December 12, 2008

What hath Dan Barker wrought

Satan Claus (h/t capper)

Speaking to War On Christmas Obergruppenf├╝hrer Bill O'Reilly last night, Fox News "legal analyst" Megyn Kelly said the God Hates Fags crowd could be excluded from the Olympia, WA holiday display because GHF was from "out of state" (Topeka, KS, that is).

Only trouble is, Dan Barker and the Freedom From Religion Foundation, which installed the "Happy Solstice" plaque that ignited breathless consternation in the first place, are out of Madison, WI.

"See, I think it's all part of the secular progressive agenda."

eta: Commenter Pete Gruett points out that the "Happy Solstice" plaque was in fact installed by a local WA affiliate of the FFRF.

Even so, I don't see anything in the State's original settlement agreement (.pdf; 24 pgs.) that preceded this entire debacle which would authorize WA Gov. Gregoire to exclude "Reverend" Phelps's cheery message simply because it originates from out of state.

Indeed, the agreement itself was memorialized by some lawyers from the Alliance Defense Fund, which is based in Arizona.

Phelps, too, is a pro-vice hack.

13 comments:

Anonymous said...

C'mon, there is a big difference between religious symbols and the offensive hate plaque your crowd displayed.

illusory tenant said...

My crowd? I said it was a lame stunt.

Anonymous said...

Okay, maybe it was a leap, but just a little leap at best.

Merry Christmas!

illusory tenant said...

Happy Hannukah.

Pete Gruett said...

Dan Barker showed up for the unveiling but the plaque was technically placed by the Inland Northwest Freethought Society, the local affiliate of FFRF.

Other Side said...

"Hate" plaque? And offensive, too.

So, are you implying there are times when "hate" plaques are not offensive?

Geez.

Emily said...

...the offensive hate plaque your crowd displayed.

I'm confused. Is anon referring to the "Happy Solstice" message as "hate", or is this a reference to the Phelps message? Either way, wtf?!

illusory tenant said...

I'm assuming that Anonymous is referring to the language on the plaque that describes religion as myth and superstition. I hardly think that's hateful but it does appear to be intended as a provocation.

Anonymous said...

I'm assuming that Anonymous is referring to the language on the plaque that describes religion as myth and superstition.

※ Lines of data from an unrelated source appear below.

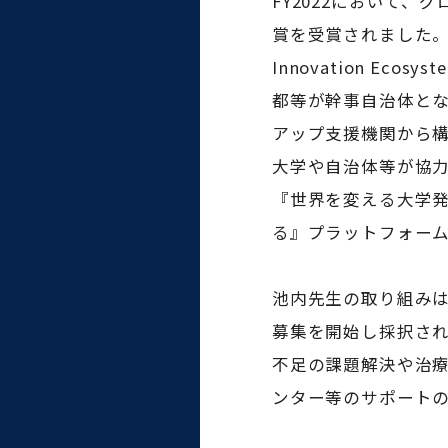
FY2022において、
大学病院
コンプライアンス・ハラス
賞を受賞されました。『Gr
メント
Innovation Ecos
都等が幹事自治体とな
アップ支援機関から
大学や自治体等が協
統合教育機構
『世界を変える大学
る』プラットフォー
統合研究機構・統合イノベ
ーション機構
池内先生の取り組みは、
募集を開始し採択され
不足の課題解決や治療
ンター等のサポート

It does more than that: it says that religion is nothing but myth and superstition, and that it only "hardens hearts" and "enslaves minds".

Even someone who accepts that religion is and does these things ought to recognize that it is and does many, many other things, too: some better, and some worse.

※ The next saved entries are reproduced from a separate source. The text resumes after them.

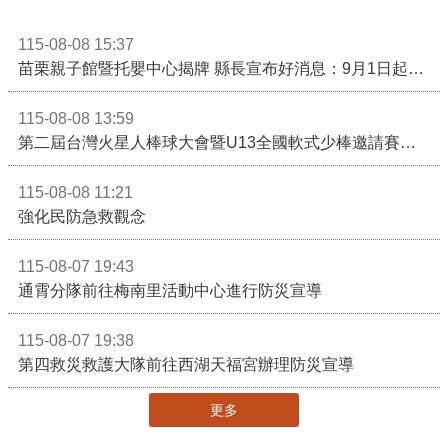
115-08-08 15:37
苗栗親子館暨托嬰中心揭牌 縣長宣布好消息：9月1日起調降臨時托嬰費用
115-08-08 13:59
第二屆台灣火星人棒球大會暨U13全國軟式少棒邀請賽在苗栗舉辦
115-08-08 11:21
強化民防急救觀念
115-08-07 19:43
通霄分隊前往梅南里活動中心進行防災宣導
115-08-07 19:38
第四救災救護大隊前往西湖天福宮辦理防災宣導
更多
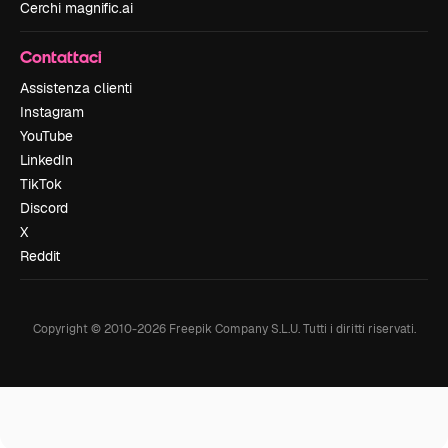
Cerchi magnific.ai
Contattaci
Assistenza clienti
Instagram
YouTube
LinkedIn
TikTok
Discord
X
Reddit
Copyright © 2010-
2026
Freepik Company S.L.U.
Tutti i diritti riservati
.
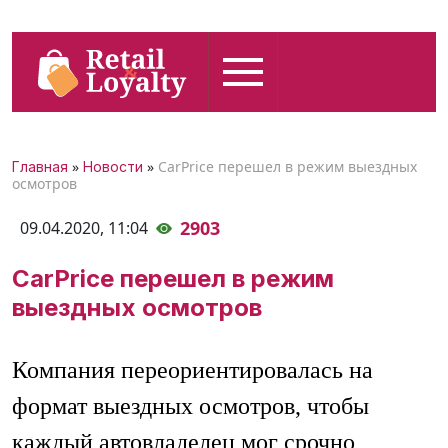
»
»
CarPrice перешел в режим выездных
Главная
Новости
осмотров
2903
09.04.2020,
11:04
CarPrice перешел в режим
выездных осмотров
Компания переориентировалась на
формат выездных осмотров, чтобы
каждый автовладелец мог срочно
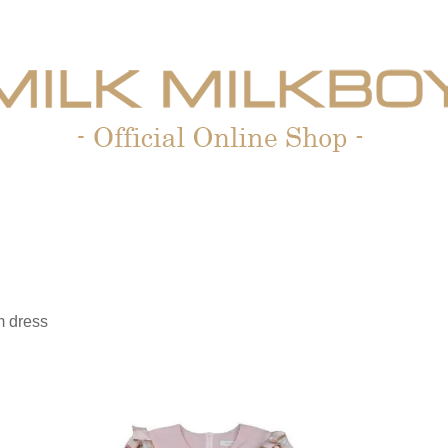
m dress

So, yes, it is lame. In fact it's a childish falsehood, one that contributes to the stereotype of the Village Atheist as both angry and thoughtless. There were a lot more effective and accurate messages they could have used.

Display Name said...

"More effective and accurate messages"? You mean, something demeaning to the notion of keeping the Christ in Christmas, like a plaque about Santa and shopping, or maybe a big pagan evergreen?

Anonymous said...

You mean, something demeaning to the notion of keeping the Christ in Christmas, like a plaque about Santa and shopping, or maybe a big pagan evergreen?

If those have some chance of communicating the relative virtues of atheism, then sure. But I doubt it. I had in mind something more like:

"Peace on Earth and goodwill to all people? Only hard work and dedication can make it happen. Stop focusing on supernatural spirits that probably don't exist, and let's all work together at making the world a better place."

Display Name said...

I wasn't suggesting that the atheists use Santa and commercialism to dilute the holiday. So many others already do that. The atheists are the clear minority. Why worry about them? They're only stating what everyone recognizes as their position.

Anonymous said...

See my first comment as to whether this plaque can remotely be understood as a statement of atheism per se.

I am about as atheist as they come, but I think the plaque presents obvious and pernicious falsehoods.